To Be the Best Sex and Relationship Coach You Need…

Systematic Methodology

Many sex coaches or relationship coaches don’t have any formal training or certification. Often they have prepared themselves for their practice by attending some classes and have also learned by working in the field for a while and many of them are doing some wonderful work.

If you are a coach who wants to help your clients experience transformation the most efficiently and effectively, you need a grounded methodology and systematic approach. There are so many different approaches that claim they have the path to sexual fulfillment and emotional growth, yet very few are based on a sociological and developmental understanding of how we are shaped and what makes us tick. Having a well-informed methodology and well-organized approach is essential to helping people transform their lives for the better.

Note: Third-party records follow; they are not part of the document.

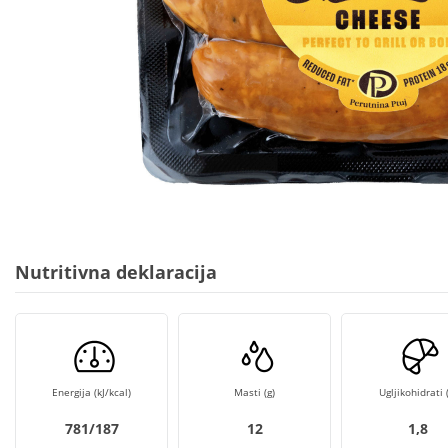
Nutritivna deklaracija
Energija (kJ/kcal)
Masti (g)
Ugljikohidrati (
781/187
12
1,8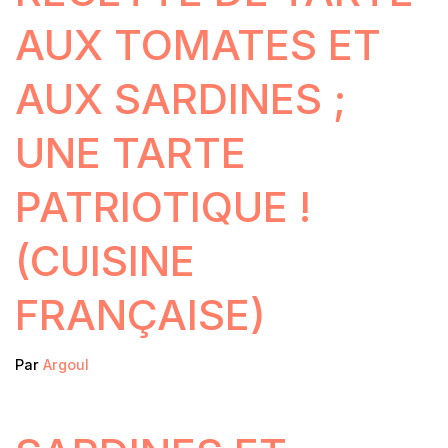
AUX TOMATES ET
AUX SARDINES ;
UNE TARTE
PATRIOTIQUE !
(CUISINE
FRANÇAISE)
Par
Argoul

What is a Grounded Methodology?

For a methodology to be systematic and effective, it should be informed by research and take a well-rounded perspective. There are four methodological approaches you need to be able to understand and apply to be the best sex and relationship coach you can be and Somatica’s method is grounded in these four approaches.

A Development Approach
First, you must understand how a person’s developmental history shapes their current belief systems and approaches to intimacy. While most psychologically-minded people already realize that we are shaped by our childhood and personal history (as well as our biology and chemistry), understanding the ways people are shaped and how their experiences and their protective responses to those experiences show up in their present day habits can be less obvious.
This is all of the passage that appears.